SOLAR-H2: European Solar-Fuel Initiative. Renewable Hydrogen from Sun and Water. Science Linking Molecular Biomimetics and Genetics

This project involves 12 European research teams and integrates two frontline research topics: artificial photosynthesis in man-made biomimetic systems, and photobiological H2 production in living organisms. C. reinhardtii is able to evolve hydrogen under anaerobic conditions in the light. However this occurs only transiently because the hydrogenase is quickly inactivated by the oxygen produced through photosynthesis. To circumvent this problem we have developed a repressible chloroplast gene expression system in C. reinhardtii which allows us to turn off PSII. Under these conditions oxygen is consumed by respiration and hydrogen production is induced until all the reduced carbon sources are exhausted. We have taken advantage of the properties of the copper-sensitive cytochrome c6 promoter and of the nucleus-encoded Nac2 chloroplast protein. This protein is specifically required for the stable accumulation of the chloroplast psbD RNA and acts on its 5'UTR. We have constructed a strain containing the Nac2 coding sequence driven by the cytochrome c6 promoter so that psbD is expressed in copper-depleted but not in copper replete medium. Because psbD encodes the D2 reaction center polypeptide of photosystem II (PSII), the repression of psbD leads to the loss of PSII. We have tested this system for hydrogen production. Upon addition of copper to cells pre-grown in copper deficient medium, PSII levels declined to a level at which oxygen consumption by respiration exceeded oxygen evolution by PSII. The resulting anaerobic conditions led to the induction of hydrogenase activity. Because the Cyc6 promoter is also induced under anaerobic conditions, this system opens possibilities for sustained cycling hydrogen production. Moreover, this inducible gene expression system is applicable to any chloroplast gene by replacing its 5'UTR with the psbD 5'UTR in the same genetic background.
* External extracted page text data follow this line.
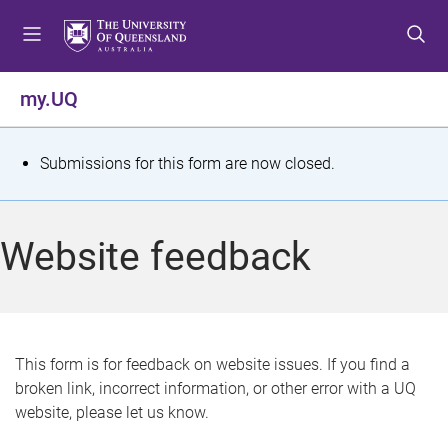
S
S
S
k
k
k
i
i
i
p
p
p
my.UQ
t
t
t
o
o
o
m
c
f
S
Submissions for this form are now closed.
e
o
o
t
n
n
o
u
t
t
a
Website feedback
e
e
t
n
r
t
u
s
This form is for feedback on website issues. If you find a
broken link, incorrect information, or other error with a UQ
m
website, please let us know.
e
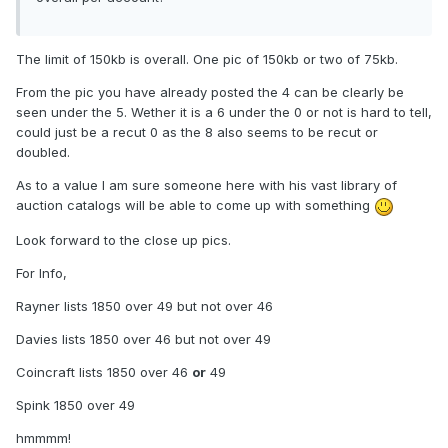
The limit of 150kb is overall. One pic of 150kb or two of 75kb.
From the pic you have already posted the 4 can be clearly be
seen under the 5. Wether it is a 6 under the 0 or not is hard to tell,
could just be a recut 0 as the 8 also seems to be recut or
doubled.
As to a value I am sure someone here with his vast library of
auction catalogs will be able to come up with something
Look forward to the close up pics.
For Info,
Rayner lists 1850 over 49 but not over 46
Davies lists 1850 over 46 but not over 49
Coincraft lists 1850 over 46
or
49
Spink 1850 over 49
hmmmm!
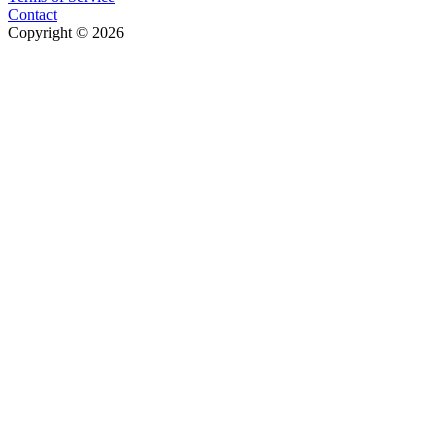
Contact
Copyright © 2026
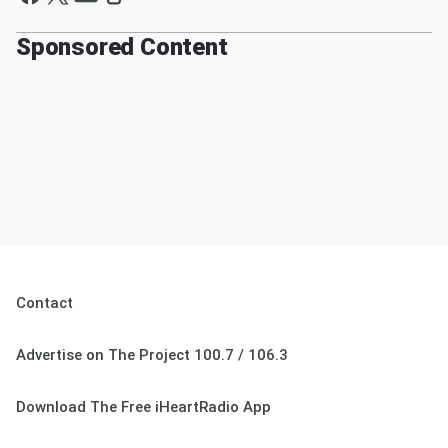
Sponsored Content
Contact
Advertise on The Project 100.7 / 106.3
Download The Free iHeartRadio App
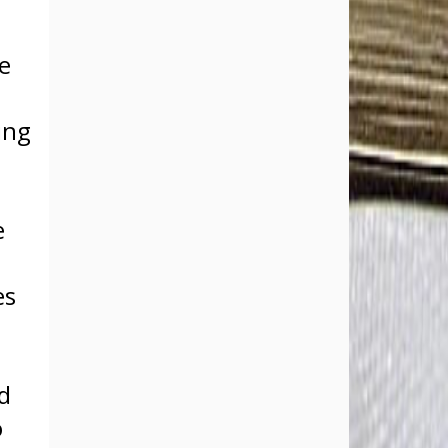
he
ing
e
es
s
d
o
Repressible chloroplast gene expression

In order to address the function of chloroplast essential genes, we have developed another repressible chloroplast gene expression system which is based on the properties of the vitamin-sensitive B12 promoter and TPP-riboswitch characterized by Allison Smith and her colleagues and of the nucleus-encoded Nac2 chloroplast protein. A construct containing the Nac2 coding sequence fused to the B12 responsive promoter and TPP (thiamine pyrophosphate)-riboswitch was introduced into the nac2-26 mutant strain deficient in Nac2. In this transformant psbD is expressed in vitamin-depleted but not in vitamin replete medium. It is possible to fuse the psbD 5’UTR to any chloroplast gene for repressing its expression with vitamins. This has been achieved with the ycf1, rps12, rpoA and clpP genes which are essential for cell growth and survival. The aim is to use this repressible system to examine how the cell responds to the repression of these genes. Experiments are in progress with the ClpP repressible system to examine the early events in this response using proteomics and RNA seq technology.